Gibbs (1988) model of reflection
Gibbs is a common model of reflection that is used within the health professions. Gibbs is clear and precise allowing for description, analysis and evaluation of the experience helping the reflective practitioner to make sense of experiences and examine their practice. To reflect is not enough, you then have to put into practice the learning and new understanding you have gained therefore allowing the reflective process to inform your practice. Taking action is the key; Gibbs prompts the practitioner to formulate an action plan. This enables the reflective practitioner to look at their practice and see what they would change in the future, how they would develop/improve their practice.

Gibbs (1988)

What is the stimulant for reflection? ( incident, event, theoretical idea ) What are you going to reflect on?

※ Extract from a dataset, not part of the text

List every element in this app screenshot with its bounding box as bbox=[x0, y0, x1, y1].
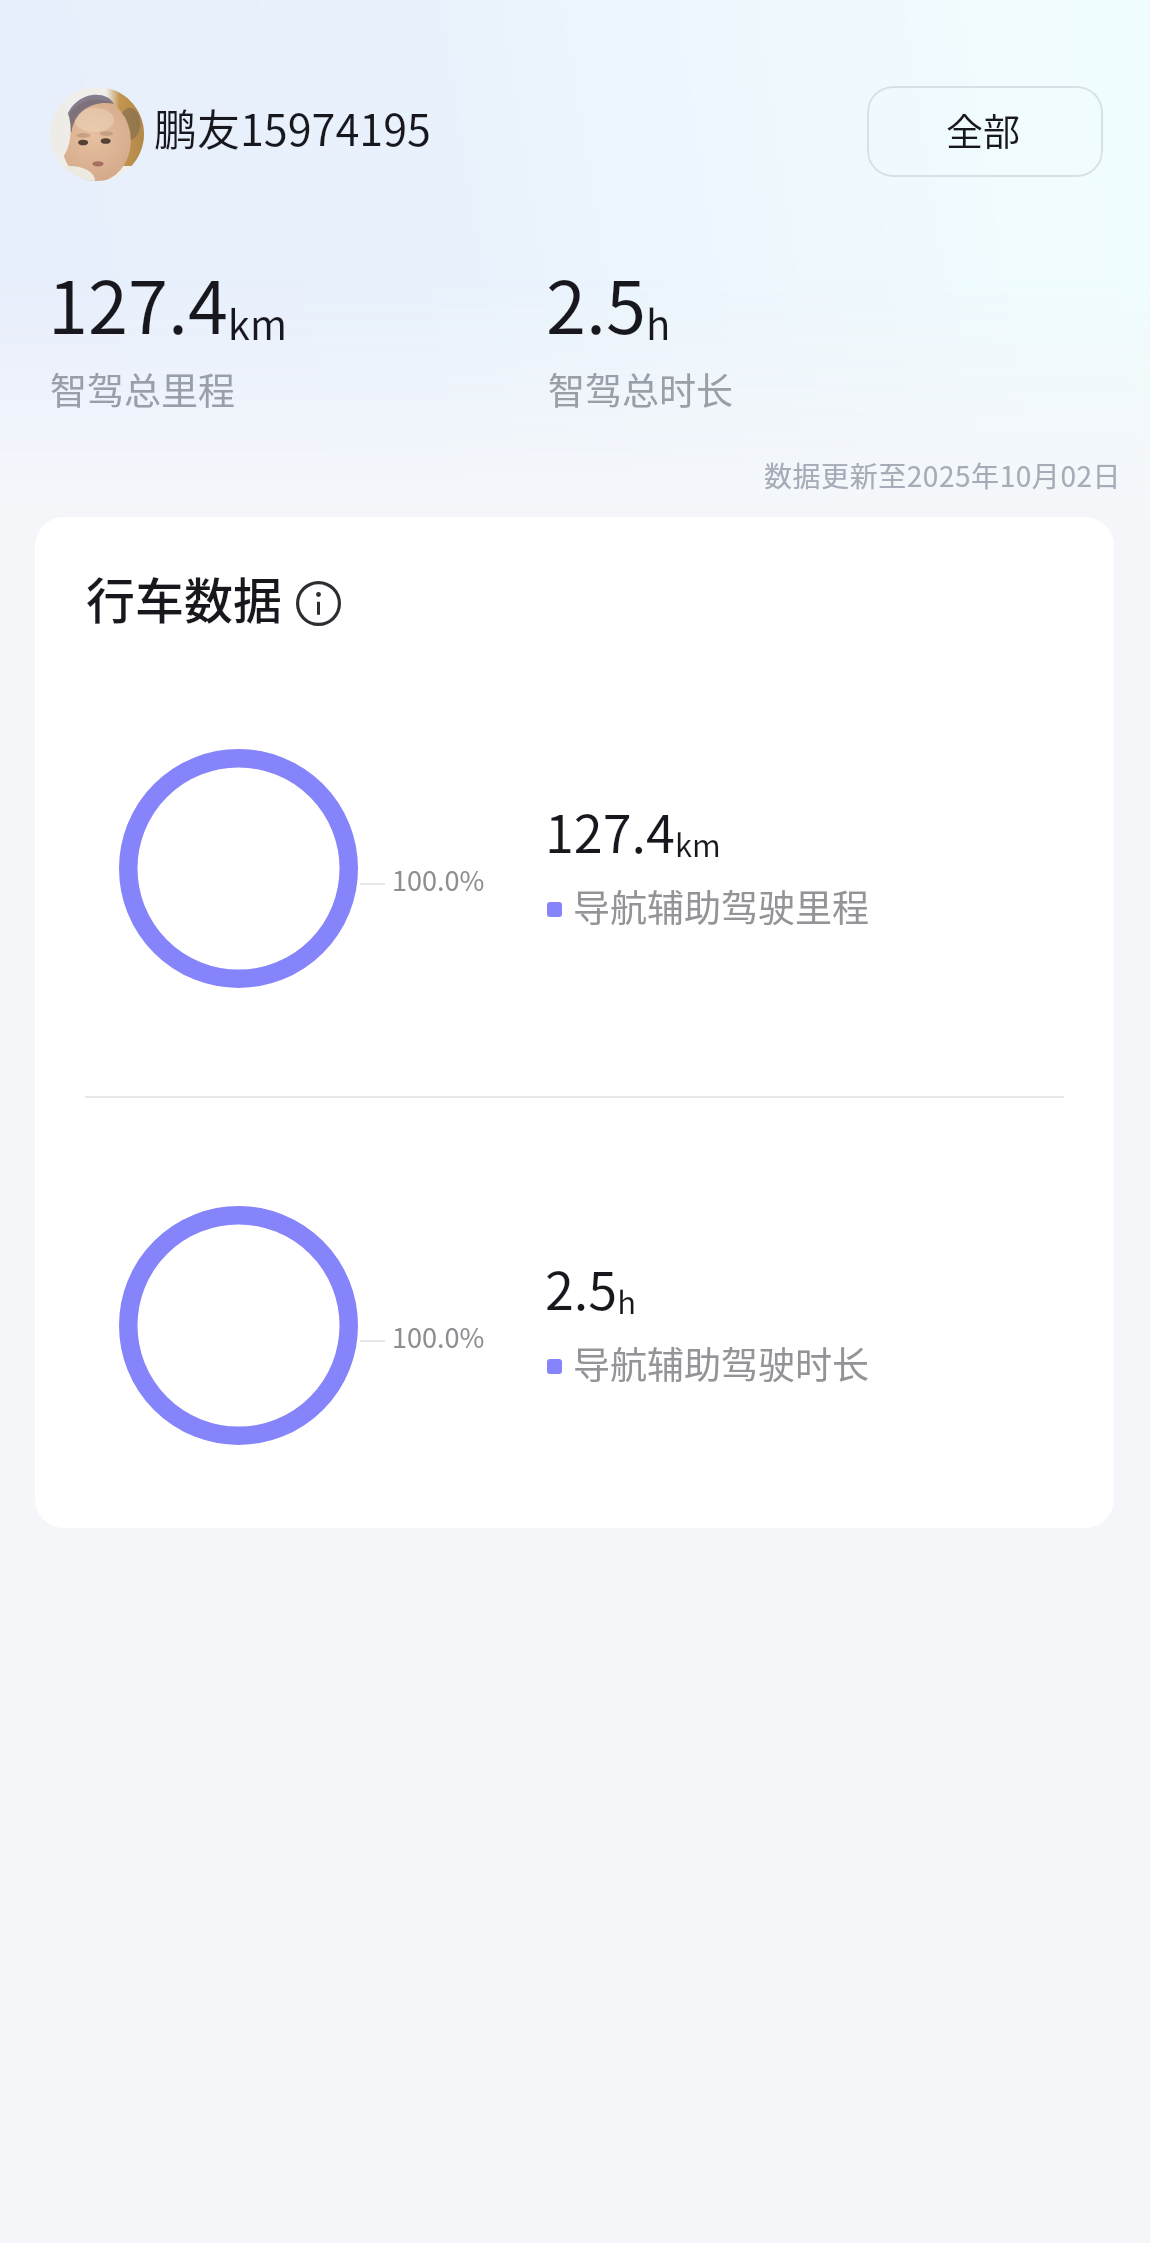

What were your reactions and feelings?
What was good and bad about the experience? Make value judgements.
What sense can you make of the situation? Bring in ideas from outside the experience to help you. What was really going on?
Conclusions (general):
What can be concluded, in a general sense, from these experiences and the analyses you have undertaken?
Conclusions (specific):
What can be concluded about your own specific, unique, personal situation or ways of working?
Personal Action plans:
What are you going to do differently in this type of situation next time? What steps are you going to take on the basis of what you have learnt?
Gibbs, G., 1988. Learning by Doing: a guide to teaching and learning methods. London: Further Education Unit.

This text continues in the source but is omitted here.